These were among the findings of the Cyber Security: Underpinning the Digital Economy
report by Barclays and the Institute of Directors (IOD) which showed a “worrying gap” between awareness of the risks and preparedness among companies.
The report, which polled nearly 1,000 IOD members, found that only around 57% of business leaders have a formal strategy to protect themselves even though 91% say that cyber security is important.
The study also revealed that only 20% of British businesses hold cyber insurance and just 21% are considering cyber insurance within the next 12 months.
Of the companies that have been victims of cyber attacks, only 28% reported the incidents to the authorities even if 49% of attacks resulted in interruption of business operations and 11% caused financial losses.
“No shop-owner would think twice about phoning the police if they were broken into, yet for some reason, businesses don’t seem to think a cyber breach warrants the same response,” said Richard Benham, a cyber security management professor who authored the report.

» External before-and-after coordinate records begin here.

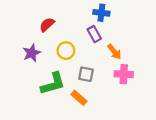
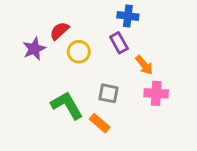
yellow circle: (66, 51) -> (79, 52), moved
purple star: (32, 53) -> (34, 49), moved
green L-shape: (53, 84) -> (67, 105), turned -104

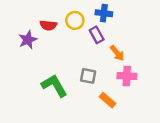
red semicircle: (59, 31) -> (48, 25), turned -133
yellow circle: (79, 52) -> (75, 20), moved
orange rectangle: (100, 123) -> (107, 100), moved

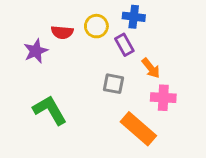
gray square: (88, 76) -> (114, 84), moved
green L-shape: (54, 86) -> (50, 110), moved
orange rectangle: (107, 100) -> (138, 129), size x1.6

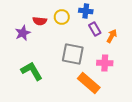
purple rectangle: (124, 45) -> (95, 29), moved
orange arrow: (151, 68) -> (112, 36), moved, turned -112
gray square: (114, 84) -> (73, 54), size x1.6

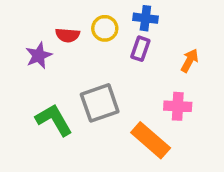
purple rectangle: (95, 29) -> (140, 49), moved, turned 48
gray square: (73, 54) -> (100, 103), moved, turned -30

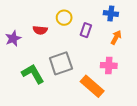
blue cross: (145, 18) -> (111, 13), moved
red semicircle: (68, 35) -> (40, 30), moved
purple star: (39, 55) -> (13, 38), moved

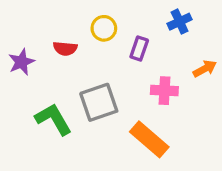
blue cross: (111, 13) -> (180, 22), turned -32
orange arrow: (116, 37) -> (205, 69), moved, turned 32
pink cross: (109, 65) -> (164, 91), moved

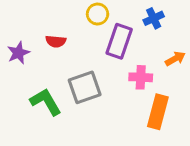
yellow circle: (104, 28) -> (98, 14), moved
purple rectangle: (139, 48) -> (119, 41), size x1.6
orange rectangle: (149, 139) -> (158, 112), moved, turned 64

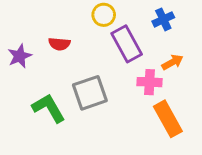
purple rectangle: (119, 41) -> (127, 44), turned -48
orange arrow: (175, 59) -> (172, 62), moved
orange rectangle: (158, 112) -> (168, 119), turned -44

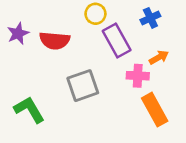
red semicircle: (59, 44) -> (55, 41), size x1.5
purple star: (20, 56) -> (18, 33), moved
green L-shape: (49, 108) -> (29, 110), moved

The study also lamented that government efforts to tackle cybercrime seem to be failing to get through to businesses since 32% of IOD members were still unaware of Action Fraud Aware, the UK’s national reporting centre for fraud and internet crime.
Benham said the report proves that companies need to get real about cybercrime and its financial and reputational consequences.
“Our report shows that cyber must stop being treated as the domain of the IT department and should be a boardroom priority. Businesses need to develop a cyber security policy, educate their staff, review supplier contracts and think about cyber insurance.”
Businesses see cyber security as important but majority do not take it seriously enough, with most companies lacking cyber insurance and only under a third of attacks being reported.